Citing “brinkmanship” as an obstacle to growing the economy and creating jobs, the president criticized “the idea that making it through the next election is more important than making things right.”
“That’s what’s holding us back,” he said. “Some in Congress would rather see their opponents lose than see America win.”
Listing ways Congress can get the economy on track, the president proposed extending the payroll tax cut, cutting “red tape” in the patent process so that entrepreneurs can get ideas to the market more quickly, and finishing trade deals to boost the sale of American-made goods around the globe.
Obama owned his own frustration and called on those feeling the same to hold their elected officials accountable.
“I don’t think it’s too much for you to expect that the people you send to this town start delivering,” he reasoned.
“If you agree with me-whether you’re a Democrat or a Republican or not much of a fan of either-let them know.”
Obama admitted “we’ve still got a long way to go to get where we need to be” because “we didn’t get into this mess overnight and it’s going to take time to get out of it.”
But for the president, that’s “no excuse” for inaction.
“America voted for divided government, not dysfunctional government,” Obama resolved.
“When we come together and find common ground, there’s no stopping this country.”
And though Pennsylvania Sen. Pat Toomey agreed that the president “inherited a weak economy” in the Republican weekly address, he also accused Obama of making the economy worse.
As the president blasted partisan politics, Toomey slammed the president’s economic policy.
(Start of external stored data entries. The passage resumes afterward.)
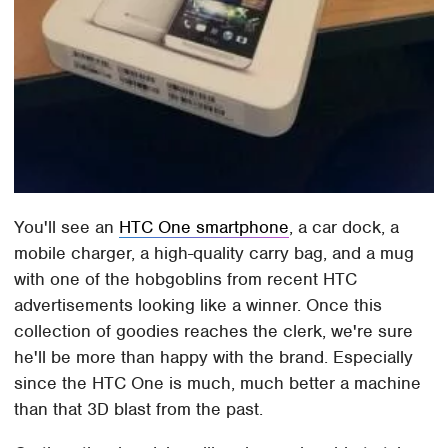
You'll see an
HTC One smartphone
, a car dock, a
mobile charger, a high-quality carry bag, and a mug
with one of the hobgoblins from recent HTC
advertisements looking like a winner. Once this
collection of goodies reaches the clerk, we're sure
he'll be more than happy with the brand. Especially
since the HTC One is much, much better a machine
than that 3D blast from the past.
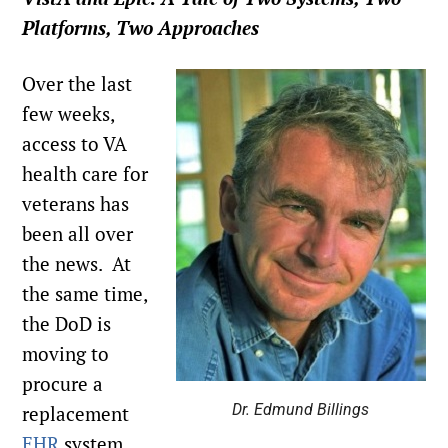
Platforms, Two Approaches
Over the last
few weeks,
access to VA
health care for
veterans has
been all over
the news. At
the same time,
the DoD is
moving to
procure a
Dr. Edmund Billings
replacement
EHR
system.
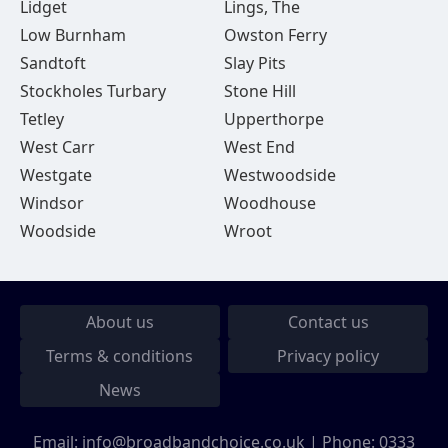
Lidget
Lings, The
Low Burnham
Owston Ferry
Sandtoft
Slay Pits
Stockholes Turbary
Stone Hill
Tetley
Upperthorpe
West Carr
West End
Westgate
Westwoodside
Windsor
Woodhouse
Woodside
Wroot
About us
Contact us
Terms & conditions
Privacy policy
News
Email:
info@broadbandchoice.co.uk
| Phone:
0333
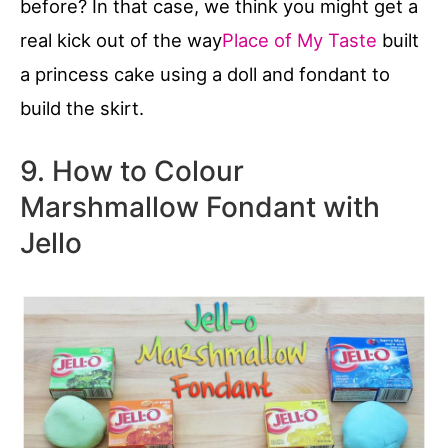
before? In that case, we think you might get a
real kick out of the way
Place of My Taste
built
a princess cake using a doll and fondant to
build the skirt.
9. How to Colour
Marshmallow Fondant with
Jello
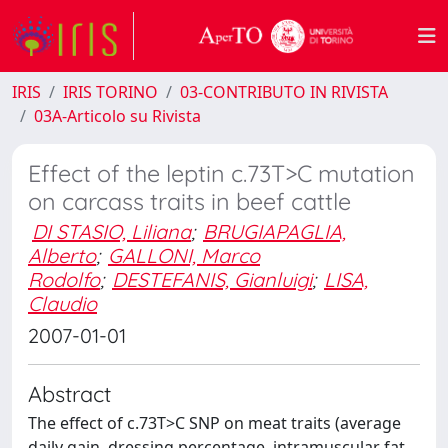
IRIS
IRIS TORINO
03-CONTRIBUTO IN RIVISTA
03A-Articolo su Rivista
Effect of the leptin c.73T>C mutation
on carcass traits in beef cattle
DI STASIO, Liliana
;
BRUGIAPAGLIA,
Alberto
;
GALLONI, Marco
Rodolfo
;
DESTEFANIS, Gianluigi
;
LISA,
Claudio
2007-01-01
Abstract
The effect of c.73T>C SNP on meat traits (average
daily gain, dressing percentage, intramuscular fat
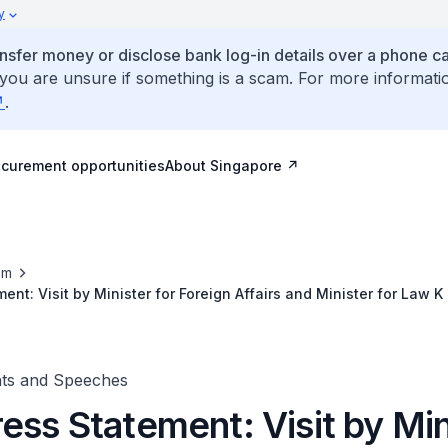
y
ansfer money or disclose bank log-in details over a phone cal
 you are unsure if something is a scam. For more informati
.
ocurement opportunities
About Singapore
om
ent: Visit by Minister for Foreign Affairs and Minister for Law
bodia for the 21st ASEAN Summit and Related Meetings, 17 No
nts and Speeches
ess Statement: Visit by Min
“His administration told us passing [the] stimulus bill would keep unemployment below 8 percent. Instead, since the stimulus was enacted…the unemployment rate has averaged over 9 percent,” the freshman senator said.
“Clearly, the policies of this administration are not working.”
Toomey blamed the troubled economy on “job-killing regulations” enacted by agencies like the Food and Drug Administration, National Labor Relations Board, and Federal Communications Commission.
“With so many burdens and the threat of new obstacles in the future, it’s not hard to understand why job creators are leery of assuming the risk and costs that come with starting a new business or expanding,” he said.
While Toomey, who was recently appointed to the Joint Select Committee on Deficit Reduction - a “super committee” tasked with recommending ways to reduce the deficit by the year’s end - insisted “government has to get out of the way,” he also admitted some regulations are needed to “keep us safe.”
Calling for necessary regulations to be “enacted in a thoughtful manner,” Toomey sought to eliminate those that are “most harmful” such as health care reform.
He pledged to use his “super committee” service to develop a proposal that will reduce government spending and “help to create an environment where entrepreneurs can thrive.
“Our strength doesn’t come from a bigger government controlling our economy,” Toomey said. “It comes from a free enterprise system and the hard-working, honest citizens who make it run.”